Response to why this title ?

Joe, the title actually was suggested by Paul Murray when I met him in Providence at the General Chapter--not that I want simply to shift the responsibility onto him! I like your way with words: "words draw us...". My understanding is that we are actually living this life now- -but we are so taken up by television and the media and the "ideology" of our time that we scarcely know *what* it is we are living. We don't really know our own story. Many of us live almost unconsciously. And being unaware of the real character of our lives, we are at odds with things and, like the people of Nineveh, we scarcely know our right hand from our left (hence the need for a prophet). The aim of the seminar is to work towards saying what we are, who we are, finding the words for the incohate things that we are already caught up in.

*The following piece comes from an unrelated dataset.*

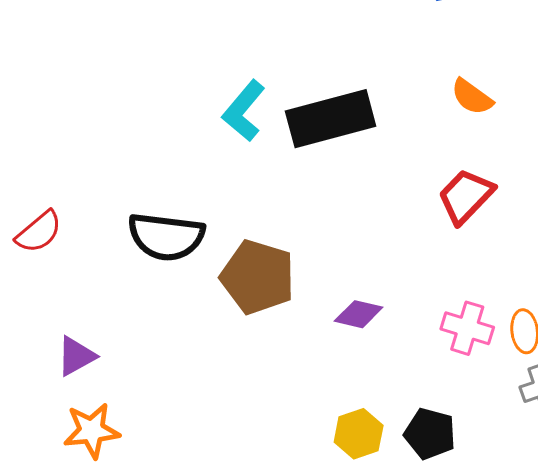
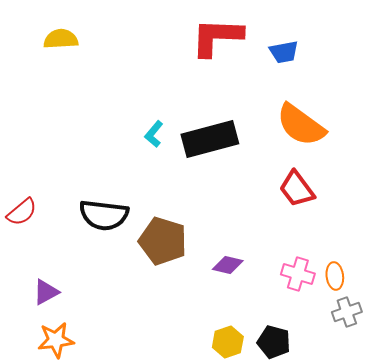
orange semicircle: (472, 97) -> (301, 125), size x1.8
cyan L-shape: (244, 111) -> (154, 134), size x0.7
red trapezoid: (466, 196) -> (297, 189), turned -81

Finding *our* own words will enable us to live our own lives (rather than Jerry Springer's, or...). So, as you rightly point out, the goal is not to speak, but to live. But speaking our hearts enables us to live. One final remark: it concerns the extraordinary phrase (which we have heard to often, we no longer spy out its character): "In the beginning was the Word". There is something to be pondered on the place of the word in Christianity--as opposed to Eastern religions. Gawronski (Word and Silence : Hans Urs Von Balthasar and the Spiritual Encounter Between East and West by Raymond Gawronski, S. J. - Hardcover - December 2000) has gathered together all Balthasar's sayings on Eastern religions and on Western philosophical contemplation which he (Balthasar) saw as being in some way akin to the Eastern experience.... Hope this helps--Philip

-- Anonymous, August 25, 2001

Response to why this title ?

You are not wide of the mark, Joe. Words do exactly as you say, and more. I'm coming from a different angle. Having had many wonderful experiences I would like to try to put words on them, in the hope that I could share something of the sense of them with others. Words have a way of validating experience. AM

-- Anonymous, August 25, 2001

Response to why this title ?

Joe, I feel that words and experience somehow interpenetrate. Sometimes the words are the experience. I am reminded of Christ in John's Gospel when he said: "My words are spirit and they are life." Are we not created for this kind of... precipitation of words within the very brine of life? We haggle with words and sometimes the words will come alive and haggle back. They take us over in the same way that symbol can speak to our very depths because the words themselves are symbolic of the concepts they express. We are often taken by the response of Pope John Paul II's words: "Young people of Ireland, I love you." Few stop to consider the centuries of life within the Catholic Church and amongst the faithful of Ireland which finally precipitated those words. Words, in my opinion, are in an interplay with so much of life, at many levels. Ray.